South Carolina elected Francis L. Cardozo (1837–1903) secretary of state in 1868. He served for four years in the position and became secretary of the treasury; he was elected to two terms in 1872 and 1874, and claimed the election in 1876, but did not try to maintain his position after the downfall of the Republican regime in 1877. During the last fourteen months of his tenure as secretary of state, Cardozo employed a deputy in South Carolina while he served as professor of Latin at Howard University. A free-born native of Charleston, he pursued an education in Scotland. From 1884 to 1896 he was principal of the Colored Preparatory High School, Washington, D.C., and its successor, the M Street High School.
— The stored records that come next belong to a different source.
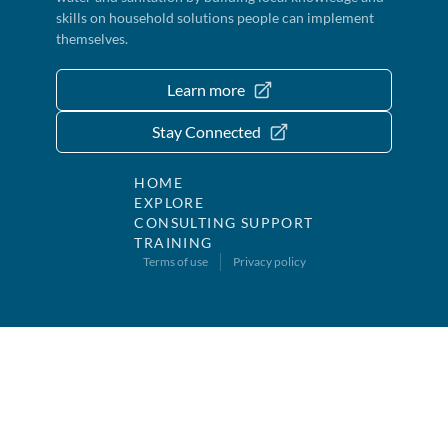
skills on household solutions people can implement
themselves.
Learn more
Stay Connected
HOME
EXPLORE
CONSULTING SUPPORT
TRAINING
Terms of use
Privacy policy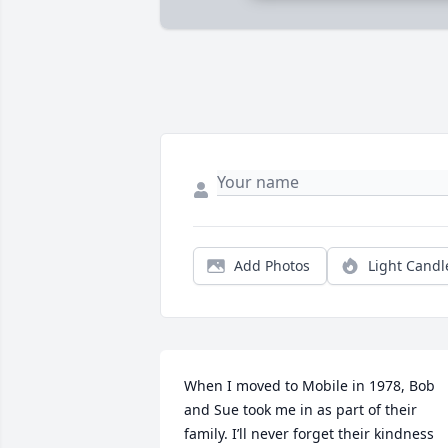
Add Photos
Light Candl
When I moved to Mobile in 1978, Bob 
and Sue took me in as part of their 
family. I’ll never forget their kindness 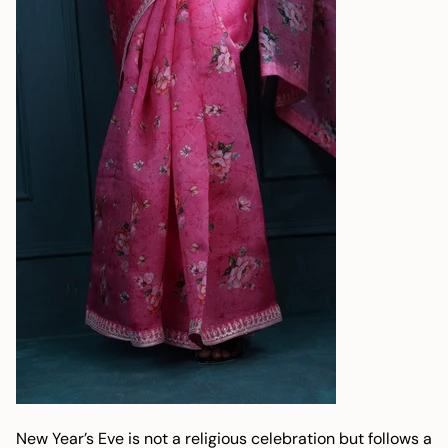
New Year’s Eve is not a religious celebration but follows a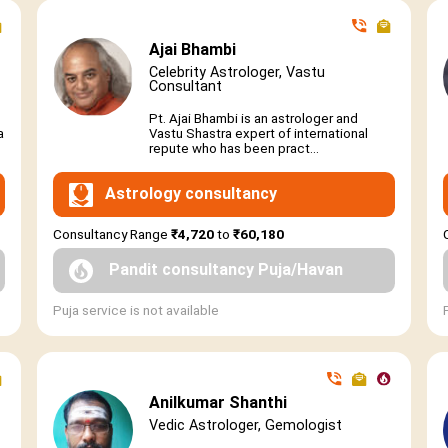
Ajai Bhambi
Celebrity Astrologer, Vastu
Consultant
Pt. Ajai Bhambi is an astrologer and
a
Vastu Shastra expert of international
repute who has been pract...
Astrology consultancy
Consultancy Range
₹4,720
to
₹60,180
Pandit consultancy Puja/Havan
Puja service is not available
Anilkumar Shanthi
Vedic Astrologer, Gemologist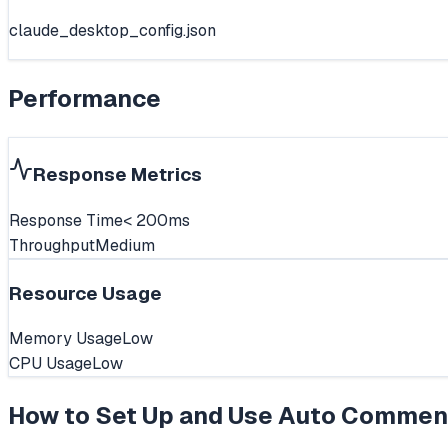
claude_desktop_config.json
Performance
Response Metrics
Response Time
< 200ms
Throughput
Medium
Resource Usage
Memory Usage
Low
CPU Usage
Low
How to Set Up and Use
Auto Commen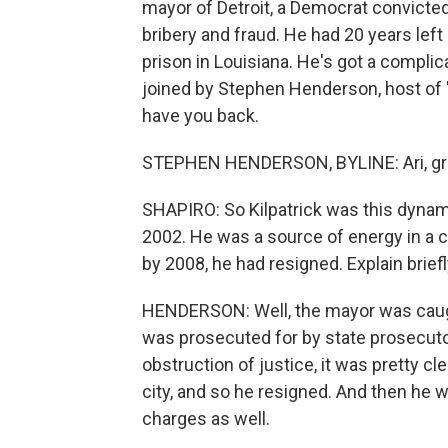
mayor of Detroit, a Democrat convicted
bribery and fraud. He had 20 years left
prison in Louisiana. He's got a complicat
joined by Stephen Henderson, host of
have you back.
STEPHEN HENDERSON, BYLINE: Ari, gre
SHAPIRO: So Kilpatrick was this dynam
2002. He was a source of energy in a cit
by 2008, he had resigned. Explain brie
HENDERSON: Well, the mayor was caught 
was prosecuted for by state prosecutor
obstruction of justice, it was pretty cl
city, and so he resigned. And then he 
charges as well.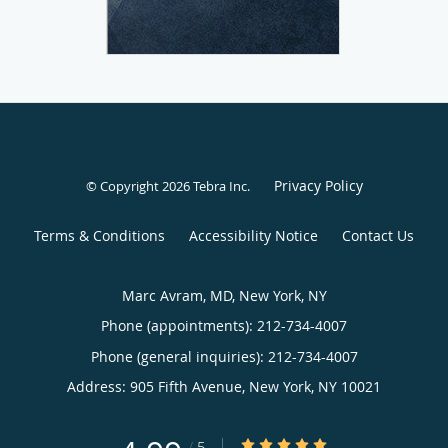
Privacy Policy
© Copyright 2026
Tebra Inc
.
Terms & Conditions
Accessibility Notice
Contact Us
Marc Avram, MD, New York, NY
Phone (appointments):
212-734-4007
Phone (general inquiries): 212-734-4007
Address:
905 Fifth Avenue,
New York
,
NY
10021
4.99/5 Star Rating
/
5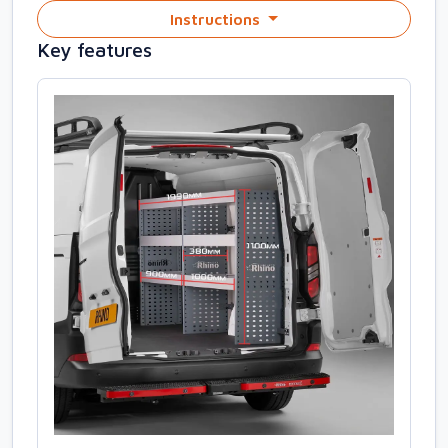
Instructions
Key features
Another Southern state, Tennessee, elected a black to the state house. When the Tennessee legislature convened on January 6, 1873, Sampson W. Keeble (c. 1833–c. 1880) became the first black member of the state house of representatives. Born a slave in Rutherford County, Tennessee, prior to the Civil War he had worked as a roller boy and pressman for newspapers in Murfreesboro, Tennessee. Toward the end of the war he moved to Nashville, and around 1866 he established the Rock City Barber Shop. He was a member of the Freedman’s Savings and Trust Company board and treasurer of the Colored Agricultural and Mechanical Association’s board. The Davidson County Republican Party was the party of choice for blacks during Reconstruction. Keeble became involved and in 1872 was nominated for a seat in the state house. He won in the November 1872 election by a slim margin and took office on January 6, 1873. While in the legislature, Keeble introduced several bills that related to black businesses, the protection of black laborers, and the support of the Tennessee Manual Labor University, but the bills were defeated. Among these bills, the third was vastly important in Keeble’s political career. Black leaders who were artisans, craftsmen, and small entrepreneurs organized the Colored Agricultural and Mechanical Association. In December 1866 the association’s leaders organized the Tennessee Manual Labor University. The association was a strong political base for Keeble and others; it held an annual fair in the fall and attracted national black Republican leaders, such as John Mercer Langston and Frederick Douglass. Keeble held a second political office: he was elected magistrate of Davidson County and served from 1877 to 1882. He lost his bid for a return to the general assembly in 1878.